How To Breathe While Singing

Breathing for life is one of the most natural things we do, everyone does it without even thinking about it. Breathing while singing is a whole new ball game though and I dare to say that beautiful, effortless singing always lays its foundations on a flawless breathing technique.
Keep reading if you’re looking to learn or enhance your breathing technique and become a better singer. You’ll find out what’s the most efficient way to breathe while singing, and also learn how to recognise incorrect methods of breathing. This will allow you to self-correct potential bad habits you might have fallen into.

The main difference between breathing for life and breathing for singing is the amount of conscious control we apply on the latter. We need to develop this control until the necessary actions involved with our breathing become conditioned reflexes.
If we look at the mechanics of our breathing, we see that the primary muscle responsible for bringing air into the body is the diaphragm, a dome-shaped muscle placed between our lungs and our abdominal cavity. Without going into too much detail, the diaphragm moves down when we breathe in, creating a vacuum in our lungs that allows them to fill with air. And when we breathe out the diaphragm moves back up, the lungs go back to their original shape and, with the assistance of the rib and abdominal muscles, the air is exhaled.

Breathing for singing consists of 4 stages: inhalation, suspension, controlled exhalation and recovery.

How To Breathe While Singing - Stage 1: Inhalation

Inhalation for singing is quicker than in natural breathing. This enables us to inhale more air and send it deeper into our lungs. Air should enter our body easily and noiselessly. This can be encouraged by lifting the soft palate and relaxing the muscles of our throat, exactly as we do when we yawn.

Now, for this whole process to happen smoothly we need to make sure that 3 postural conditions exist before we inhale: our chest should be comfortably high, our lower abdomen comfortably in and our upper abdomen free to move. Whenever one of these 3 conditions is missing, problems arise. However, if our posture is correct, whenever we breathe in, we should feel the air go down into the body and the middle of our body expand out, almost like it was the breath causing the expansion rather than the displacement of the viscera. We should see our back and sides expand but the greatest expansion should happen in the front of the body.
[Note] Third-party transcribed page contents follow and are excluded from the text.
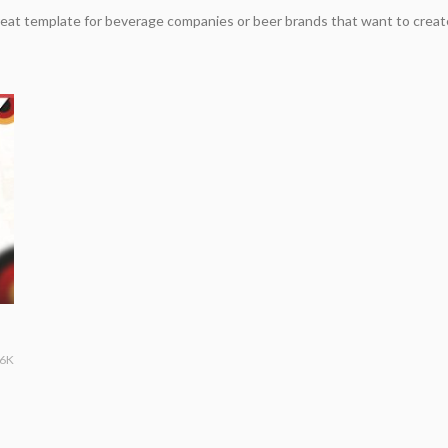
eat template for beverage companies or beer brands that want to creat
36K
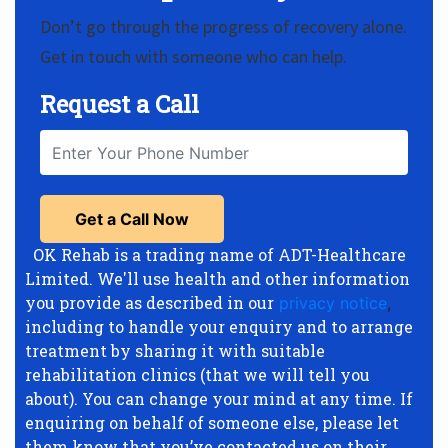
Don’t go through the progress of recovery alone.
Get in touch with someone who can help.
Request a Call
OK Rehab is a trading name of ADT-Healthcare
Limited. We'll use health and other information
you provide as described in our
privacy notice
,
including to handle your enquiry and to arrange
treatment by sharing it with suitable
rehabilitation clinics (that we will tell you
about). You can change your mind at any time. If
enquiring on behalf of someone else, please let
them know that you’ve contacted us on their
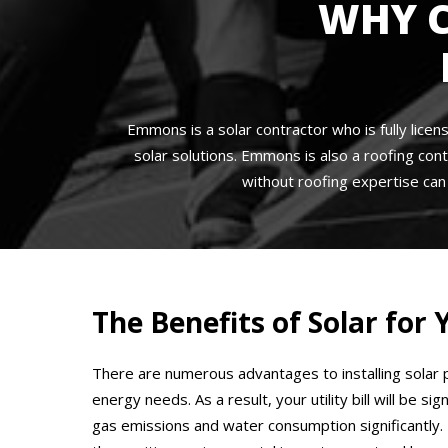
WHY 
Emmons is a solar contractor who is fully licen
solar solutions. Emmons is also a roofing cont
without roofing expertise ca
The Benefits of Solar fo
There are numerous advantages to installing solar p
energy needs. As a result, your utility bill will be 
gas emissions and water consumption significantly. 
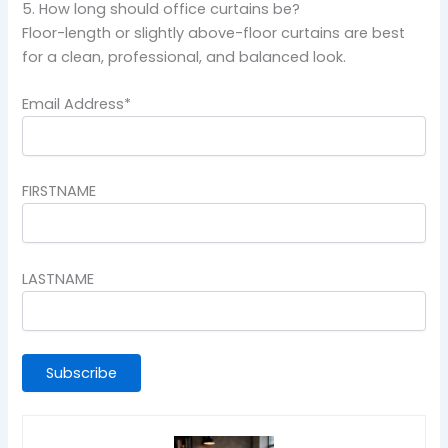
5. How long should office curtains be?
Floor-length or slightly above-floor curtains are best
for a clean, professional, and balanced look.
Email Address*
FIRSTNAME
LASTNAME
You can check you’re actually doing the right thing by placing your hands on your sides with your index fingers just below your last ribs.

How To Breathe While Singing - Stage 2: Suspension

The second stage of breathing for singing is called Suspension. This has no parallel in natural breathing where the breathing-in and breathing-out phases merge seamlessly into each other. The suspension basically allows to set up the equilibrium between the breathing-in and the breathing-out and to prepare the breathing support mechanism for the phonation that follows. To have an idea about how suspension feels like, breathe in and, when you feel that your lungs are full, contract the diaphragm like if you were still breathing in, even after you’ve stopped doing so. This basically facilitates a smooth control over the attack of the sound that follows, without the vocal mechanism having to make too many adjustments.

How To Breathe While Singing - Stage 3: Exhalation

The third stage is the Controlled Exhalation, which in coordination with the vocal cords produces phonation. The exhalation should happen slowly as the diaphragm releases its tension and goes back to its original position. One of the best ways to gain control over the exhalation is to try and maintain the expansion around the middle of the body as you breathe out.

How To Breathe While Singing - Stage 4: Recovery

The last phase is called Recovery. During the recovery phase, all the muscles associated with breathing relax. This is extremely important because muscles are more efficient when allowed to rest and recover.

The 4 Incorrect Types Of Breathing

Breathing correctly is extremely important if you’re serious about singing. So it’s vital that you are able to identify and fix any problems if your technique is not up to scratch. There are 4 main incorrect types of breathing: Upper chest breathing, Rib breathing, Back breathing and Belly breathing. The Upper chest breathing is very easy to spot as it features a very noticeable rising and falling movement of the chest. An easy way to sort the problem out is to practise in front of a mirror. You should make sure that when you breathe in and out your chest and shoulders don’t move up and down. And the upper abdomen, along with sides and back, moves in and out.

In rib breathing the rib cage is the only focus of the act of expansion as in back breathing, the back becomes the only focus. All 3 methods I’ve just mentioned aren’t desirable because they don’t allow the diaphragm to move down as much as it should, are associated with poor posture and create muscular tension that can be transferred to the vocal mechanism.

The fourth incorrect type, Belly breathing, instead limits the ability of the diaphragm to go back to its original position. Belly breathers “push against their belt” while they sing, which locks the diaphragm in its lowest position and requires our body to find alternative ways to move the air out, like for example squeezing the chest down on the lungs. Maintaining a correct posture is most of the times the best remedy for Belly breathing.

I hope this gives a pretty good overview on the basics of a correct breathing technique and will hopefully help you become a better singer.